It is not everyday that I remind myself of my American heritage. On most days it is quite the opposite. I hide under the veil of anonymity, until my accent belies the undeniable. When questioned I utter something about not being here on any expat package, and then proclaim to be a political asylum seeker. Which usually works. They either think I am barking mad or serious; neither being very appealing and I am left in peace.
That is, until the Fourth of July rolls around and Americans again become a subject (pun much intended), of ridicule or revere, often hard to tell with the English. Intent on making you feel at home, they issue many genuine happy Fourth of July wishes. It is all very kind and well meaning, but you can't help but wonder if they think it is as big as Christmas or Thanksgiving. The latter, by the way, the English have some confused notion is more important than Christmas in America. Probably because they quite understandably can't imagine Americans putting anything, even the birth of Christ, ahead of gluttony.
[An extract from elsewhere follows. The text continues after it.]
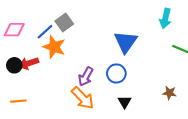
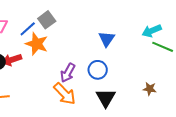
cyan arrow: (165, 18) -> (152, 31), moved, turned 54
blue triangle: (126, 42) -> (107, 39), size x0.7
black triangle: (125, 102) -> (106, 98), size x1.5

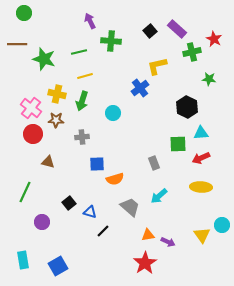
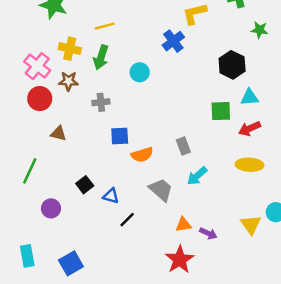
gray rectangle: (154, 163) -> (183, 146), moved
But what the English and others don't realise is that every time they refer to the US as the quaint sounding 'America' they are also indirectly saying happy independence. To Americans, the term 'America' conjures up images of pilgrims, the Mayflower, and colonial revolt. Americans rarely say 'America' anymore, outside of national songs. I imagine in an act of repatriation after the Civil War that the term 'America' was substituted for the United States which, unfortunately, conjures up less puritanical images.
And so here we are on 'America's' birthday, and I can feel a faint pang of nationalism. What am I saying, that is a lie, those pangs are just from nicotine withdrawal. Yes even after 10 months, don't believe Alan Carr.
For those with real pangs, a few ideas for this evening:
check out James Brown in concert tonight at the Tower Bridge Musical Festival, Tower of London, starts 8PM. Because the Godfather of Soul is 'so good, so good'. Prices £35-65, www.towermusicfestival.co.uk
or head to the Big Easy, the official nickname of the big party town New Orleans, at 332-334 King Road, Chelsea. Informal but authentic (read gigantic) American portions of seafood, steak, and barbeque. The Surf & Turf is excellent and comes with delicious garlic prawns. Add a couple of ice cold Coronas with lime and you can't go wrong. And at night there is country and blues music after 10 PM which gets the place going. But we like a bit of a swing.
So does Prince William apparently, they say he visits often.